▶ Listed entries
# # #
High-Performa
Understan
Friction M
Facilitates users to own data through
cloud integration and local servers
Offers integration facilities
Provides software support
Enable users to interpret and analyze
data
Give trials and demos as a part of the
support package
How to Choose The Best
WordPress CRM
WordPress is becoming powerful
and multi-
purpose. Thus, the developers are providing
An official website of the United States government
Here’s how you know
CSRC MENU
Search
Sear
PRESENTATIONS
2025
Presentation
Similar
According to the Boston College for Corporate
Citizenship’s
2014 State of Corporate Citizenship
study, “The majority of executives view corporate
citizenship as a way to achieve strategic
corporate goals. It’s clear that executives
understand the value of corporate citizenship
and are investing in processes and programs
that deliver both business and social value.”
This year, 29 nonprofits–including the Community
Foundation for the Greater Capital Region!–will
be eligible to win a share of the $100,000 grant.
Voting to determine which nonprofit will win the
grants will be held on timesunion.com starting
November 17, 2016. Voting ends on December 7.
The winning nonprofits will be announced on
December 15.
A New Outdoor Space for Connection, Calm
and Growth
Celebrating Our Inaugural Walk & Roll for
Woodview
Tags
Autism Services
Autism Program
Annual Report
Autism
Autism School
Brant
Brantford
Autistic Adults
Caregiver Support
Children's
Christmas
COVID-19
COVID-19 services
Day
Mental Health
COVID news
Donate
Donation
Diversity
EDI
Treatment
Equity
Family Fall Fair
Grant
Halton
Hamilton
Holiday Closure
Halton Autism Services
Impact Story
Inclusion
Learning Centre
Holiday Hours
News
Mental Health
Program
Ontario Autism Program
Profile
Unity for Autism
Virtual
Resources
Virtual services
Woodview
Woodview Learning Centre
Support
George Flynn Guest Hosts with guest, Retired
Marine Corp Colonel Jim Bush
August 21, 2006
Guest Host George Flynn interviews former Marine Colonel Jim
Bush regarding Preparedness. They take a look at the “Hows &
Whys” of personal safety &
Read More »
# # #
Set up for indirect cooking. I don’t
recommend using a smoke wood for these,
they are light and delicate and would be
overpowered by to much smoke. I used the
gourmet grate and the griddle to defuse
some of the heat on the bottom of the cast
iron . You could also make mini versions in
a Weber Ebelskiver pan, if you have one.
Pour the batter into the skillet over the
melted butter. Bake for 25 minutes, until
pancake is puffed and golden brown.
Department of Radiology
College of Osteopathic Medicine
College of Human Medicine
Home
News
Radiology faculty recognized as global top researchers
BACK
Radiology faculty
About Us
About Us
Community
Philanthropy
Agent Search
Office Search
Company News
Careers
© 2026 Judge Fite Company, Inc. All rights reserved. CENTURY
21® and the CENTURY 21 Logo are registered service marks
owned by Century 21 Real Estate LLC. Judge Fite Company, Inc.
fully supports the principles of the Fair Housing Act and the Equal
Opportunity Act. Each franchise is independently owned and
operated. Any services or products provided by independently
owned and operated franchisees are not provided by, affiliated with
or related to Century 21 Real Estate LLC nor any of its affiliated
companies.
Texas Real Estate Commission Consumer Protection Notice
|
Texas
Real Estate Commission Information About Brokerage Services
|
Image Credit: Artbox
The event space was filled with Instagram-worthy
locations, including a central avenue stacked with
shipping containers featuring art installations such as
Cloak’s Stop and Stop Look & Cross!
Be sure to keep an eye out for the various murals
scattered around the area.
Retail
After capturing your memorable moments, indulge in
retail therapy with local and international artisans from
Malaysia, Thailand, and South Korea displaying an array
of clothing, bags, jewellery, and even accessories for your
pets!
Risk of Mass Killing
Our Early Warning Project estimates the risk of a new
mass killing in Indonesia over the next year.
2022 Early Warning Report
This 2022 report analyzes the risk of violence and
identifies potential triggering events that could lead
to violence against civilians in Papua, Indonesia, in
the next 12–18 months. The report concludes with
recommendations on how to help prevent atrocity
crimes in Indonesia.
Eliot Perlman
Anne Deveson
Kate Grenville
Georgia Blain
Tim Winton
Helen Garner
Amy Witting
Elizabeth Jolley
# # #
▶ What the task asks
Some of the data mentions "your". Copy every line where it does.

▶ Finished exercise
After capturing your memorable moments, indulge in
of clothing, bags, jewellery, and even accessories for your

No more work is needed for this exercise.